A nurse administers desmopressing (DDAVP) to a client who has a diagnosis of diabetes insipidus. Which of the following indicates the desired therapeutic effect? 1. serum sodium 146 2. blood glucose 80 3. urine specific gravity 1.015 4. BUN 15

Urine specific gravity; diabetes insipidus causes dilute urine, so a therapeutic effect would be urine specific gravity within expected reference range 1.010-1.025

A client who is 1 day postop following a thyroidectomy reports severe muscle spasms of the lower extremities. Which action should the nurse implement? 1. check pedal pulses 2. verify most recent calcium level 3. request medical order for relaxant 4. administer oral potassium supplement

Verify most recent calcium level; thyroidectomy puts client at risk for hypocalcemia d/t disruption of parathyroid gland during surgery. Parathyroid glands are responsible for calcium regulation.

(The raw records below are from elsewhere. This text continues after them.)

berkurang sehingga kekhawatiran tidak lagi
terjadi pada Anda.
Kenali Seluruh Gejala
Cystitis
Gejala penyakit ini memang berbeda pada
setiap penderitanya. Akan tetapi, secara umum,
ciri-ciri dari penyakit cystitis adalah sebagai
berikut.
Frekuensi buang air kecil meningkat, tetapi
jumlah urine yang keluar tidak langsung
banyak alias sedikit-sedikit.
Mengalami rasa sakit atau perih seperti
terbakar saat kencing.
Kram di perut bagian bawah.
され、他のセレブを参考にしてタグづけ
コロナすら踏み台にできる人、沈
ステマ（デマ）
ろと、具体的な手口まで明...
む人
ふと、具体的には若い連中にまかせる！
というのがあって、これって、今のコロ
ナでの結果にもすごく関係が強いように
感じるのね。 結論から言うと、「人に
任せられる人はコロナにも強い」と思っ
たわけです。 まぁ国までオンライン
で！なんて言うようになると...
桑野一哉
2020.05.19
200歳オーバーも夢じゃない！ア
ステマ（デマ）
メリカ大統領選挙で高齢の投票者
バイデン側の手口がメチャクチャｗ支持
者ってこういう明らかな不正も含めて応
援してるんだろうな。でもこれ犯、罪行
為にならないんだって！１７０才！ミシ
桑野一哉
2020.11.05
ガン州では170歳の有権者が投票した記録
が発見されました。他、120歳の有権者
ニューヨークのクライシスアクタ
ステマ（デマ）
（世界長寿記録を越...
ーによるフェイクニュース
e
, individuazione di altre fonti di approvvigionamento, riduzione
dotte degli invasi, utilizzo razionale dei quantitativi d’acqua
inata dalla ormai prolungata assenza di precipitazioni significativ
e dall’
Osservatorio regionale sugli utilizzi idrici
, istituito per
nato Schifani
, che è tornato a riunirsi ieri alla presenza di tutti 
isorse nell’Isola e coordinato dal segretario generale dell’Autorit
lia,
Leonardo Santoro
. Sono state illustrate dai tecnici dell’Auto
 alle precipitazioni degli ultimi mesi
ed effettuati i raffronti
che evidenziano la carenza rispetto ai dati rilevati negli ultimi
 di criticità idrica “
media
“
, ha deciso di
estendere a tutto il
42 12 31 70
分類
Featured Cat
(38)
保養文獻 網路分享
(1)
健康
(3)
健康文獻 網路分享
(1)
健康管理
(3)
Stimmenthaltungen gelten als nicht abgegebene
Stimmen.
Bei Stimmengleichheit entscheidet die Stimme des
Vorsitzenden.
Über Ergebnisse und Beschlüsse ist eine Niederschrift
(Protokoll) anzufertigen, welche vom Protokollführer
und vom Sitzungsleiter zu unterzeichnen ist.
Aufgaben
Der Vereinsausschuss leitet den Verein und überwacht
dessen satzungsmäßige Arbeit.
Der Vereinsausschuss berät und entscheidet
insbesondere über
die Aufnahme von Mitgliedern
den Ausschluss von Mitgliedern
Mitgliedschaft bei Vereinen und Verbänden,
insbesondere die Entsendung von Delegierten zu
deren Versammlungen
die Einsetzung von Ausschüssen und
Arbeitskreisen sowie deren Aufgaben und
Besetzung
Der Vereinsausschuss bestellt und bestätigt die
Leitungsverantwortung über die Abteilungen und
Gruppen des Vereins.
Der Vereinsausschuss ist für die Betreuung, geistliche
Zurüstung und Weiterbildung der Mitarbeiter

A nurse assesses a female client who has signs of obesity. Which of the following indicates the client is obese? 1. body fat of 22% 2. BMI of 28 3. waist circumference of 32 inches 4. weight 28% above ideal body weight

Weight 28% above ideal body weight; weight should not be over 20% of ideal weight. BMI of 28 is classified as overweight, not obese. Obese women have waist circumference greater than 35 inches.

A nurse is caring for a client diagnosed with myxedema. Which of the following are findings associated with this diagnosis? 1. weight loss, diarrhea 2. weight gain, slurred speech 3. tachycardia, hyperreflexia 4. heat intolerance, pitting edema

Weight gain, slurred speech; symptoms are related to a generalized decrease in the metabolic rate.